--- Provided material Enclosed Below ---

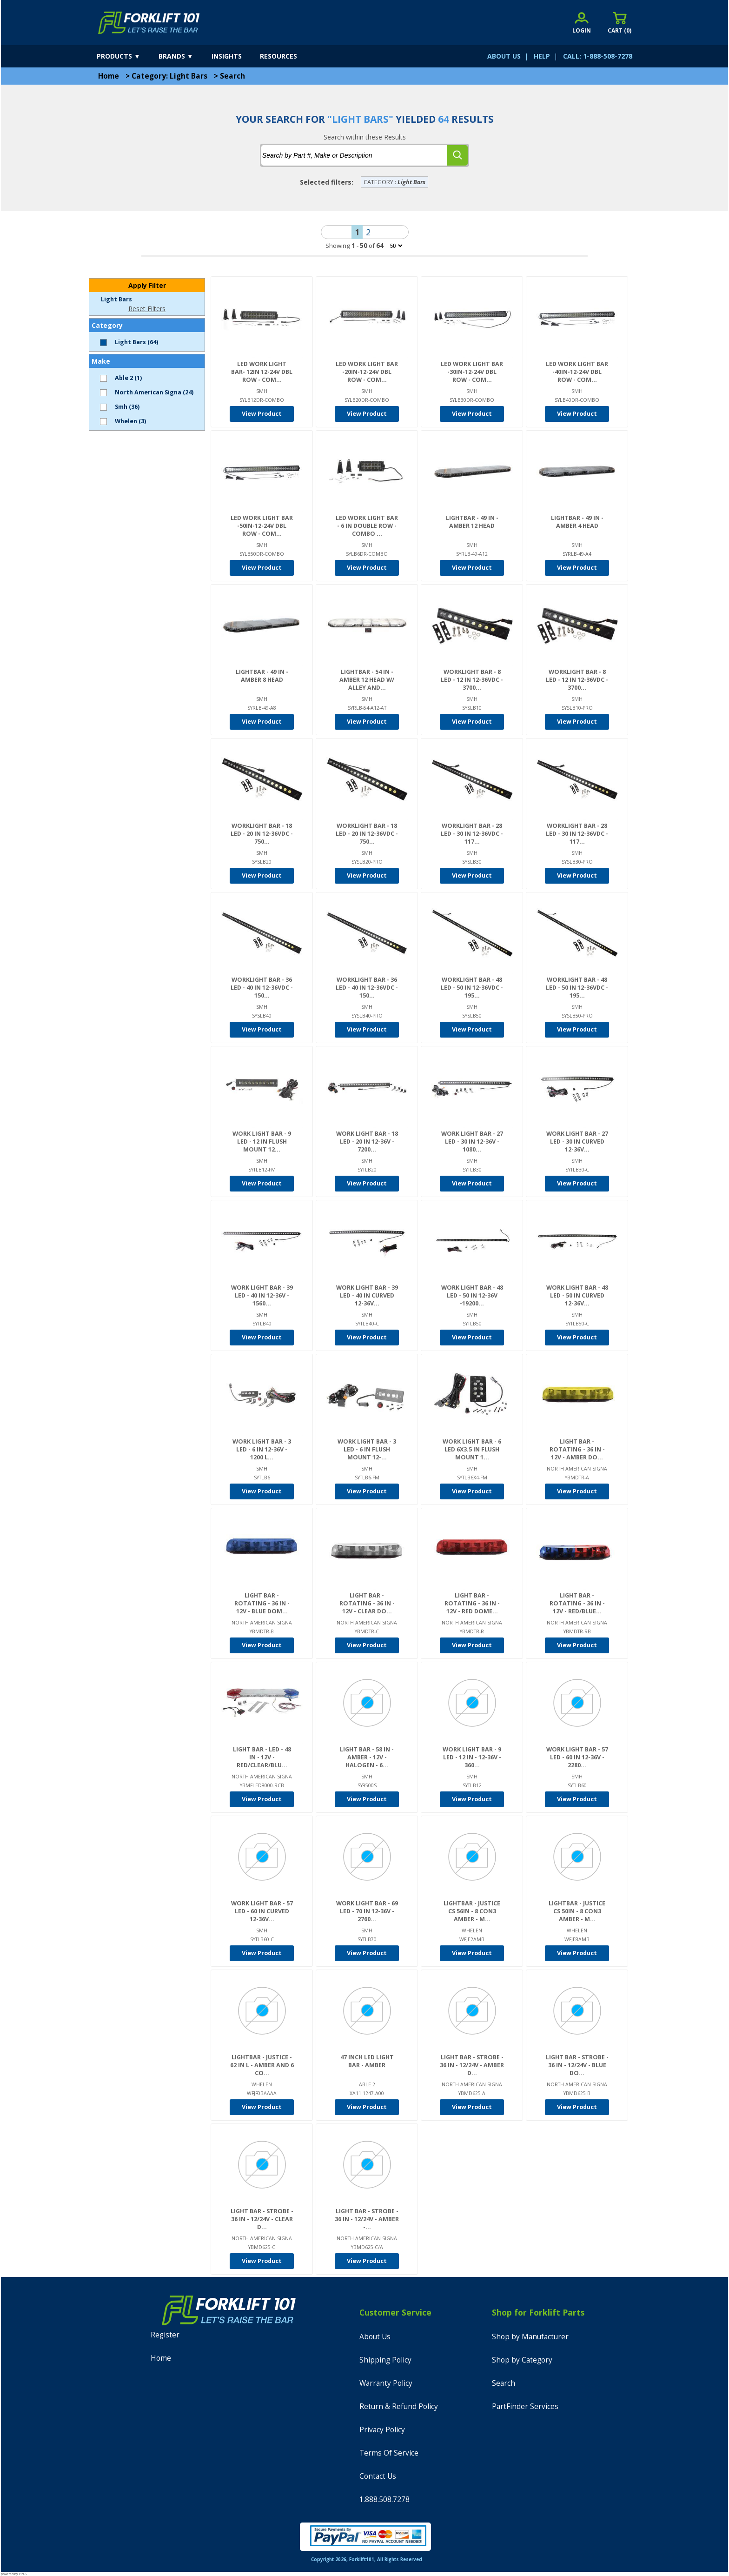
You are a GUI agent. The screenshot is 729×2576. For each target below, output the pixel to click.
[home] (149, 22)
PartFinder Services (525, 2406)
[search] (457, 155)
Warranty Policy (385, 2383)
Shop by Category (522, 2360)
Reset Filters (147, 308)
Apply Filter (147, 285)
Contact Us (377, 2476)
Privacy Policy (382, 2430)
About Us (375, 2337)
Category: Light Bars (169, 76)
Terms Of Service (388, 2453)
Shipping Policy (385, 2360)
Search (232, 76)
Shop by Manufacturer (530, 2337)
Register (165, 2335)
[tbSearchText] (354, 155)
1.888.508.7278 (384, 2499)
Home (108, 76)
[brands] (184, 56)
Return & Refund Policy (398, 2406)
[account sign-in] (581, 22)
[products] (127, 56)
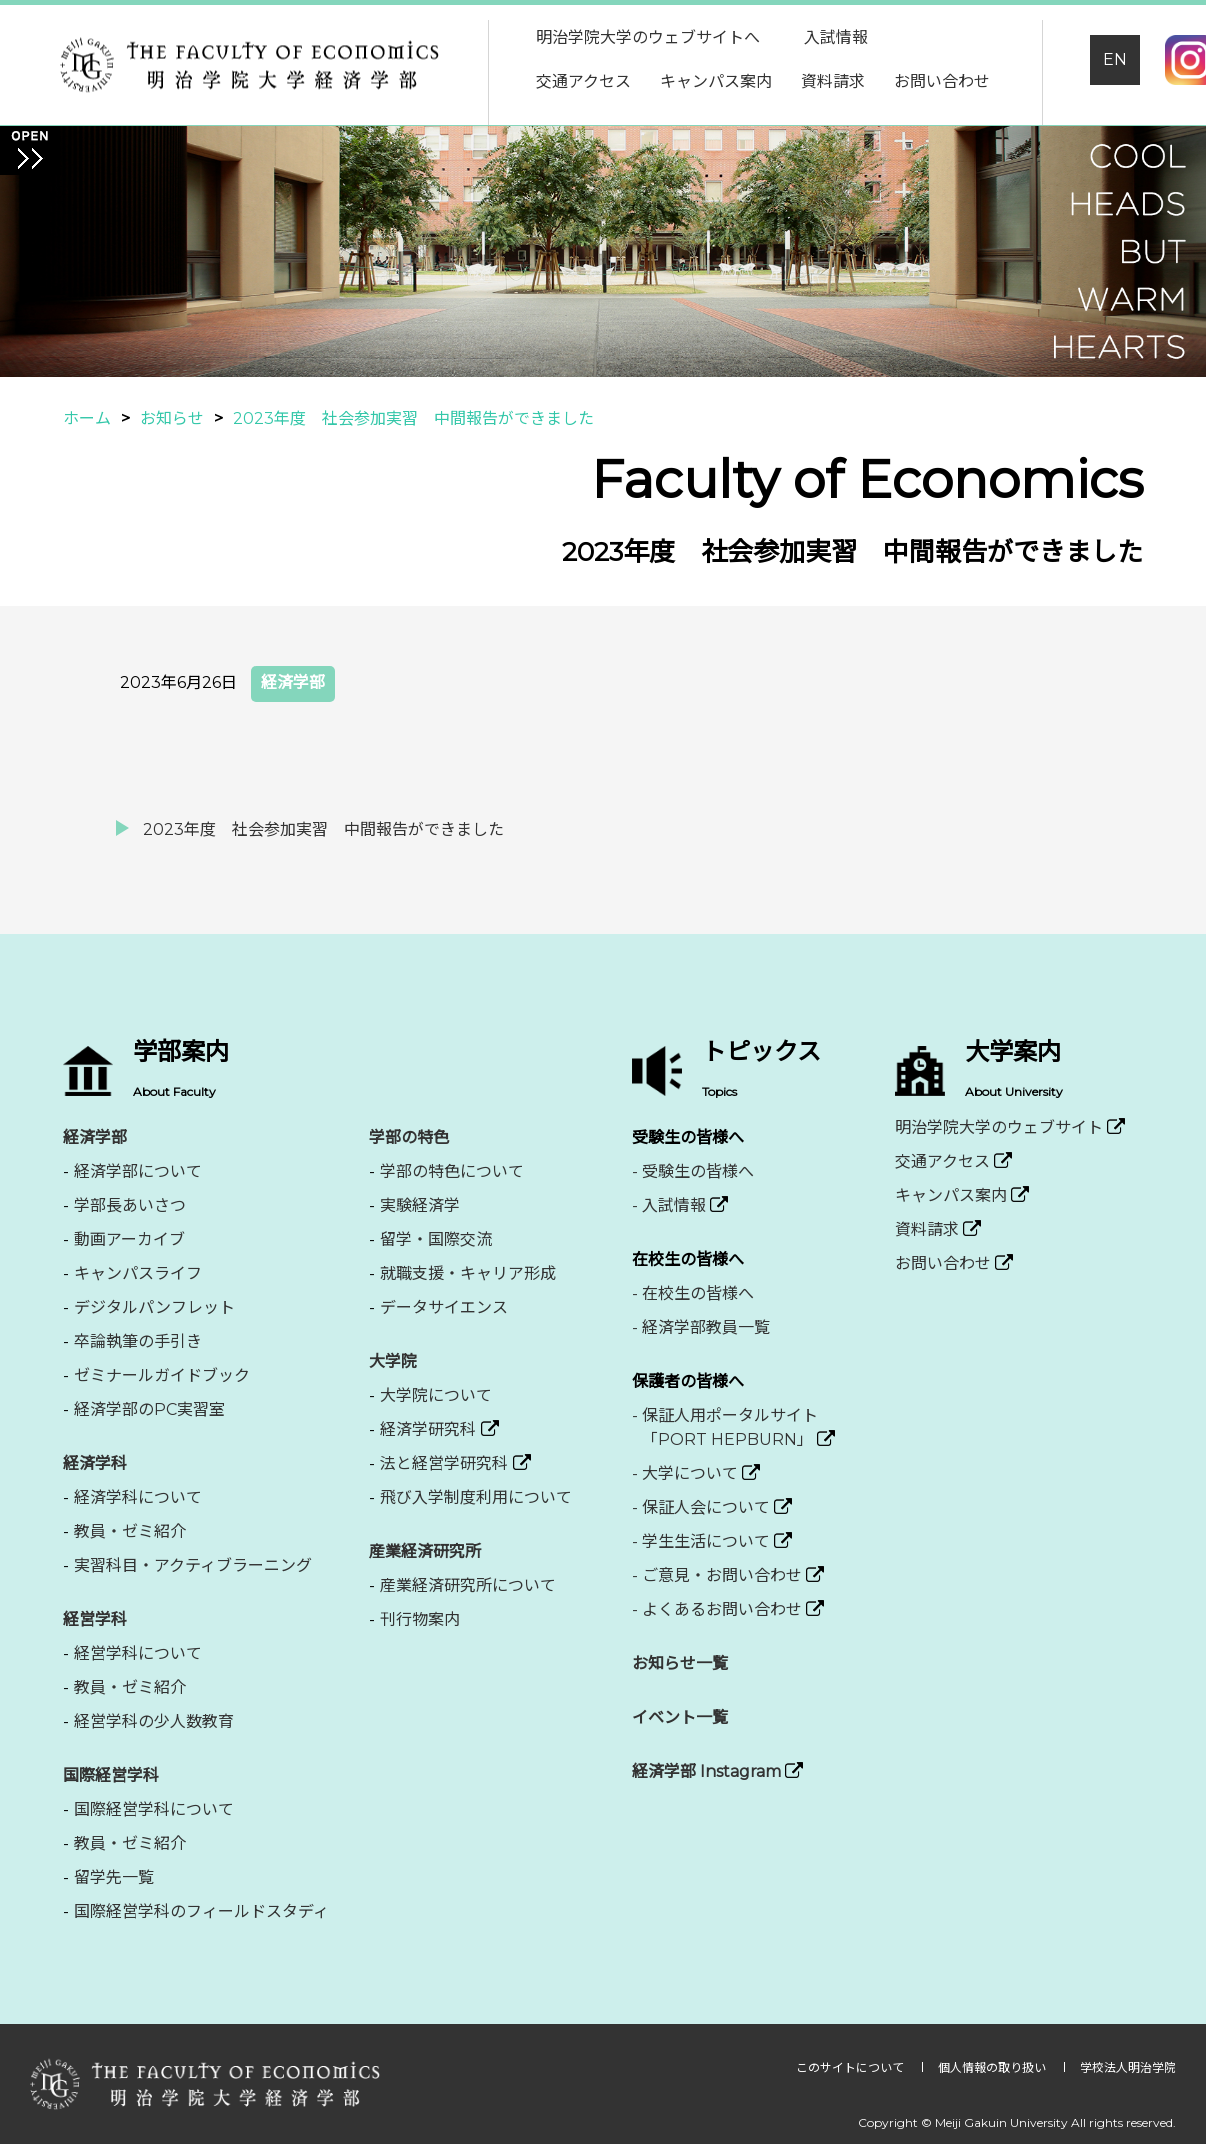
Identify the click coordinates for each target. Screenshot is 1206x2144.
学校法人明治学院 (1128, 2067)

--- End of Enclosed Provided material ---

__What to produce__
In your copy, include no pictures, but set down every record exactly.

__Answer section__
You are a GUI agent. The screenshot is 729×2576. For each target below, output the pixel to click.
[home] (149, 22)
PartFinder Services (525, 2406)
[search] (457, 155)
Warranty Policy (385, 2383)
Shop by Category (522, 2360)
Reset Filters (147, 308)
Apply Filter (147, 285)
Contact Us (377, 2476)
Privacy Policy (382, 2430)
About Us (375, 2337)
Category: Light Bars (169, 76)
Terms Of Service (388, 2453)
Shipping Policy (385, 2360)
Search (232, 76)
Shop by Manufacturer (530, 2337)
Register (165, 2335)
[tbSearchText] (354, 155)
1.888.508.7278 (384, 2499)
Home (108, 76)
[brands] (184, 56)
Return & Refund Policy (398, 2406)
[account sign-in] (581, 22)
[products] (127, 56)
Identify the click coordinates for each target. Screenshot is 1206x2144.
学校法人明治学院 (1128, 2067)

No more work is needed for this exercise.